Alimentação pet: especialista destaca tendências e opções mais saudáveis

cachorro Cada animaltem necessidades diferentes na hora de se alimentar. Foto: Freepik.

Como você alimenta o seu pet? Com ração tradicional, vegetariana, vegana ou dietas específicas? O aumento na diversidade de produtos para o consumo de animais de estimação é cada vez mais significativo e resulta em uma mudança de comportamento dos tutores, que devem decidir o que é melhor para o seu pet. A veterinária, especialista em comportamento animal, Carolina Rocha colabora com essa análise e destaca que cada animal tem necessidades diferentes na hora de se alimentar, e o mais importante é ‘que a alimentação seja balanceada e consiga nutrir o animal de acordo com suas particularidades‘.

Abaixo, a veterinária lista algumas das rações mais utilizadas e descreve suas características:

RAÇÃO VEGETARIANA (OU VEGANA)
Há uma abertura de mercado para essas opções, por conta do aumento no número de pessoas vegetarianas e veganas, que na maioria das vezes, tendem a oferecer ao animal uma ração que tenha mais a ver com o estilo de vida desses tutores. Para a especialista, é fundamental que essa composição seja balanceada, de acordo com o porte, a saúde, a raça e o comportamento do animal. Um veterinário da área de nutrição animal deve acompanhar.

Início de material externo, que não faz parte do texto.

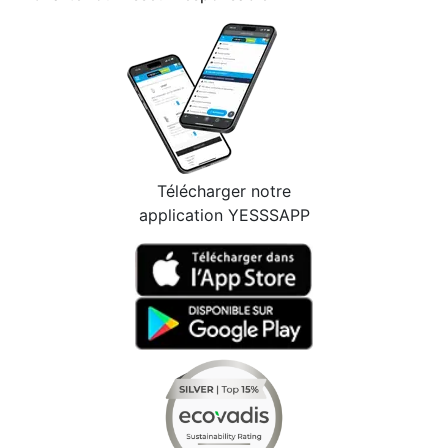
Télécharger notre
application YESSSAPP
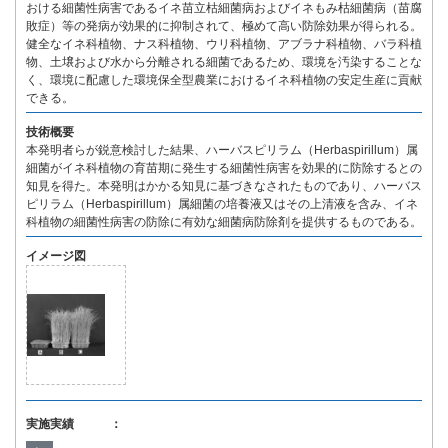
おける細菌性病害であるイネ苗立枯細菌病およびイネもみ枯細菌病（苗腐
敗症）等の発病が効果的に抑制されて、極めて高い防除効果が得られる。
健全なイネ科植物、ナス科植物、ウリ科植物、アブラナ科植物、バラ科植
物、土壌および水から分離される細菌であるため、環境を汚染することな
く、環境に配慮した環境保全型農業におけるイネ科植物の安定生産に貢献
できる。
技術概要
本発明者らが鋭意検討した結果、ハーバスピリラム（Herbaspirillum）属
細菌がイネ科植物の育苗期に発生する細菌性病害を効果的に防除するとの
知見を得た。本発明はかかる知見に基づきなされたものであり、ハーバス
ピリラム（Herbaspirillum）属細菌の培養液又はその上清液を含み、イネ
科植物の細菌性病害の防除に有効な細菌病防除剤を提供するものである。
イメージ図
実施実績 ：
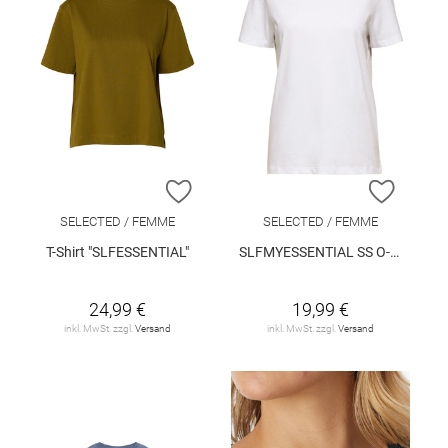
ZUR WUNSCHLISTE HINZUFÜGEN
ZUR W
SELECTED / FEMME
SELECTED / FEMME
T-Shirt "SLFESSENTIAL"
SLFMYESSENTIAL SS O-NECK TEE NOOS
24,99 €
19,99 €
inkl. MwSt. zzgl.
Versand
inkl. MwSt. zzgl.
Versand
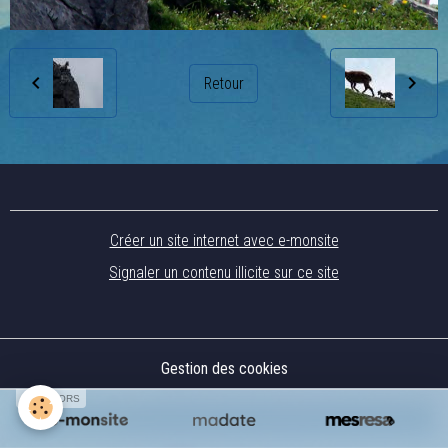
Retour
Créer un site internet avec e-monsite
Signaler un contenu illicite sur ce site
Gestion des cookies
SPONSORS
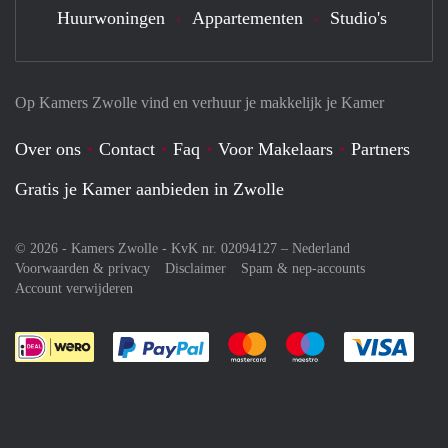
Huurwoningen
Appartementen
Studio's
Op Kamers Zwolle vind en verhuur je makkelijk je Kamer
Over ons
Contact
Faq
Voor Makelaars
Partners
Gratis je Kamer aanbieden in Zwolle
© 2026 - Kamers Zwolle - KvK nr. 02094127 –
Nederland
Voorwaarden & privacy
Disclaimer
Spam & nep-accounts
Account verwijderen
Je rekent gemakkelijk af met Paypal
Je rekent gemakkelijk af met M
Je rekent gemakkelij
Je re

ALIMENTAÇÃO COM BASE EM CARNES
Elas podem ser dadas aos pets com certeza, mas Carolina reforça que a grande questão sobre a ingestão deste alimento cru, está no tratamento pelo qual ele passa. A presença de microorganismos em carnes mal manipuladas e conservadas, pode ocasionar problemas intestinais para o bichinho. A veterinária diz que congelar a carne antes de oferecê-la pode combater as bactérias. ‘Não é só porque a carne é crua, que ela traz riscos, isso depende do tratamento para eliminação de microorganismos ao qual foi submetida‘, completa.

DIETA LOW CARB
Esse tipo de alimentação não é recomendada para todas as raças de cães. A ingestão dessa dieta vai depender da fase de vida em que o animal está e da necessidade nutritiva dele. Carolina reitera que ‘ele pode precisar de uma carga de carboidratos maior e além disso, vai depender da rotina. Se é um cão muito esportista ou ativo, talvez precise dessa maior quantidade de energia de fácil utilização, que é atingida pelo consumo do carboidrato‘. A veterinária diz que os cães e gatos carecem de alguns aminoácidos que só estão presentes em proteínas animais, portanto, dietas que tenham como base, grão de bico, soja ou algas marinhas não são suficientes para suprir a necessidade do animal.

RAÇÃO TRADICIONAL
Ainda é a mais consumida e uma ótima forma de alimentar o pet, se feita com opções de qualidade. Segundo Carolina, uma das preocupações que a fez perder espaço nos últimos anos, foi por conta dos transgênicos e do aumento no número de câncer em animais, mas a veterinária afirma que isso não pôde ser comprovado em estudos e pesquisas, portanto, a ração tradicional de boa qualidade permanece como alimentação adequada.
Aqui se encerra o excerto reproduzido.